External Database Hostname

Note that this file also includes a hostname, but this is the internal hostname – you’re looking for the external hostname. This you will need to get from your hoster’s admin panel, usually where MySQL databases are managed. Check your hoster’s support section if you get stuck.

Access permissions

MySQL databases are sensitive to hacking attacks, which is why they usually aren’t accessible to just any visitor – even if she has the correct access information. You will probably need to set allow an access permission to your database and user from the IP address R is running on (“whitelisting”). This is also done via your hoster’s admin panel.

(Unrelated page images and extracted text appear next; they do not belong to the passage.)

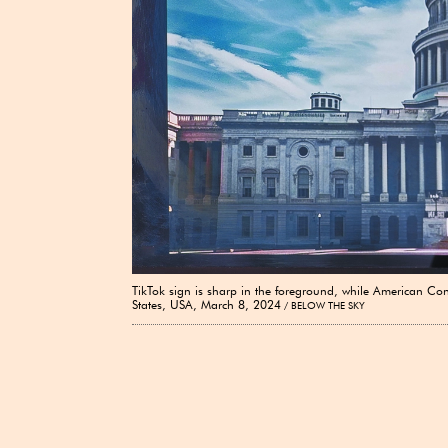
TikTok sign is sharp in the foreground, while American Con
States, USA, March 8, 2024
BELOW THE SKY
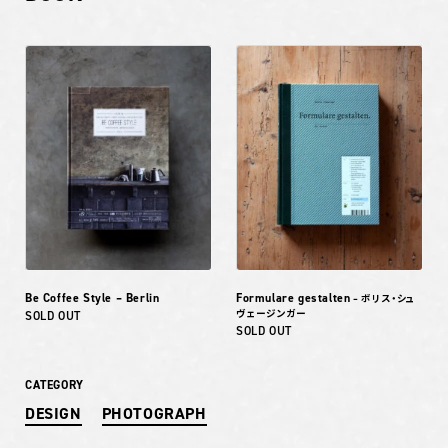
Be Coffee Style – Berlin
Formulare gestalten
– ボリス・シュ
ヴェージンガー
SOLD OUT
SOLD OUT
CATEGORY
DESIGN
PHOTOGRAPH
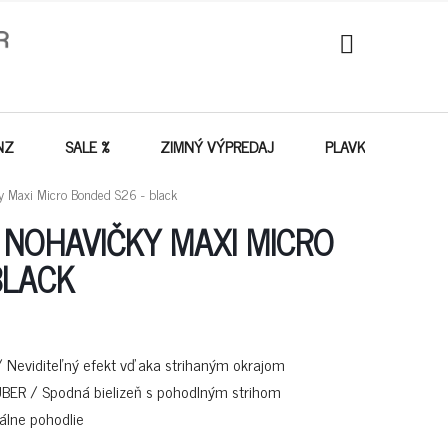
NÁKUPNÝ
KOŠÍK
NZ
SALE %
ZIMNÝ VÝPREDAJ
PLAVKY - VÝPREDA
 Maxi Micro Bonded S26 - black
NOHAVIČKY MAXI MICRO
BLACK
 Neviditeľný efekt vďaka strihaným okrajom
HUBER / Spodná bielizeň s pohodlným strihom
álne pohodlie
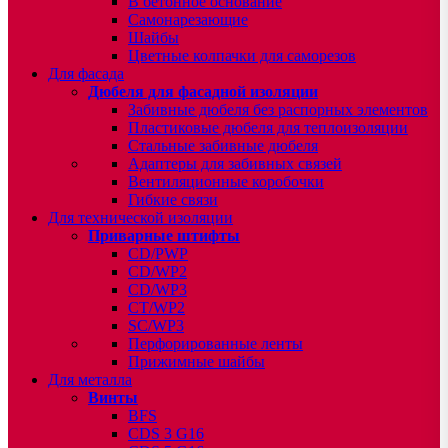
В бетонное основание
Самонарезающие
Шайбы
Цветные колпачки для саморезов
Для фасада
Дюбеля для фасадной изоляции
Забивные дюбеля без распорных элементов
Пластиковые дюбеля для теплоизоляции
Стальные забивные дюбеля
Адаптеры для забивных связей
Вентиляционные коробочки
Гибкие связи
Для технической изоляции
Приварные штифты
CD/PWP
CD/WP2
CD/WP3
CT/WP2
SC/WP3
Перфорированные ленты
Прижимные шайбы
Для металла
Винты
BFS
CDS 3 G16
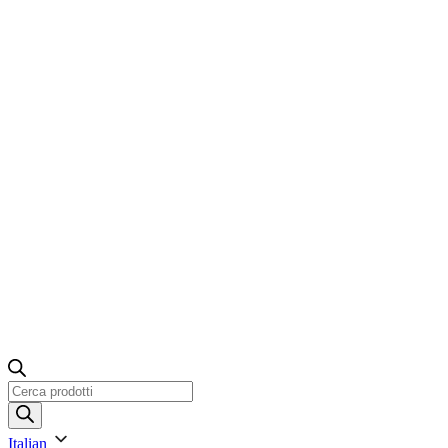
Ricerca
prodotti
Italian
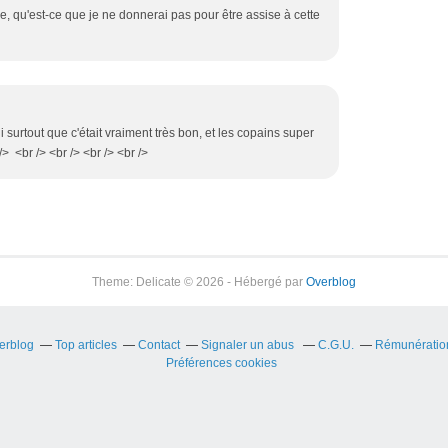
sie, qu'est-ce que je ne donnerai pas pour être assise à cette
i surtout que c'était vraiment très bon, et les copains super
/> <br /> <br /> <br /> <br />
Theme: Delicate © 2026 - Hébergé par
Overblog
verblog
Top articles
Contact
Signaler un abus
C.G.U.
Rémunération 
Préférences cookies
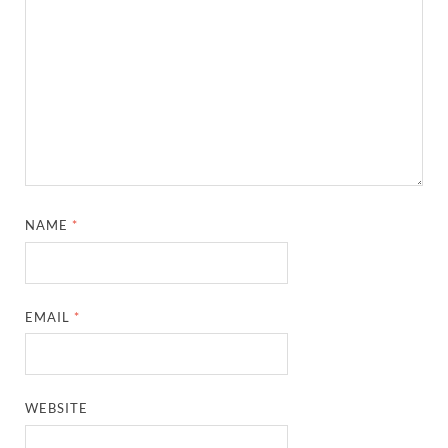
NAME
*
EMAIL
*
WEBSITE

Check your hoster’s support sections for more info. (Note: Some hosters are stricter and don’t allow any access except via SSH tunnels. podlover doesn’t provide that option yet.)

Prefix of the Table Names

Finally, you might need to check if the tables name prefix in your WordPress database corresponds to the usual naming conventions. Most WordPress installations start the tables with wp_, but sometimes, this prefix differs (e.g. wp_wtig_). For starters, you can just try to use the default prefix built into the function. If the prefix is different than the default, you will get an error message. If that’s the case, access your hoster’s MySQL management tool (e.g. phpMyAdmin, PHP Workbench), open your database and check if the tables are starting with something else than just wp_... and write down the prefix. You can of course also use a locally installed MySQL tool to do so (e.g. HeidiSQL).

Downloading the data

Once you gathered all this, it’s time to access your data and store it to a data frame:
download_data <- podlove_get_and_clean()
Four input prompts will show up, asking for the database name, user, password and host. You have the option to save these values to your system’s keyring, so you don’t have to enter them repeatedly. Use ?rstudioapi::askForSecret to learn more about where these values are stored or ?keyring to learn more how keyrings and how they are used within R. After entering the information, you should see something like this:
connection established
fetched table wp_podlove_downloadintentclean
fetched table wp_podlove_mediafile
fetched table wp_podlove_useragent
fetched table wp_podlove_episode
fetched table wp_posts
connection closed

Troubleshooting

You might also get an error message, meaning something went wrong. If you see the following error message…
Error in .local(drv, ...) : 
  Failed to connect to database: Error: Access denied for user 'username'@'XX.XX.XX.XXX' to database 'databasename'
…then the function couldn’t access the databse. This means either that there’s something wrong with your database name, user name, password or host name (see sections “Database name, user name, password” or “External Database Hostname” above) Or it could mean that access to this database with this username is restricted, i.e. your IP is not whitelisted (see “Access Permissions” above). If you can’t make that work, you’re only option is to download the tables yourself (see “Working with Local Table Downloads”). If your error says…
connection established
Error in .local(conn, statement, ...) : 
  could not run statement: Table 'dbname.tablename' doesn't exist
…this means you were able to access the database (congrats!), but the table names/prefix are incorrect. Check your table name prefix as described under “Prefix of the table names” and try again while specifying the prefix:
download_data <- podlove_get_and_clean(tbl_prefix = "PREFIX")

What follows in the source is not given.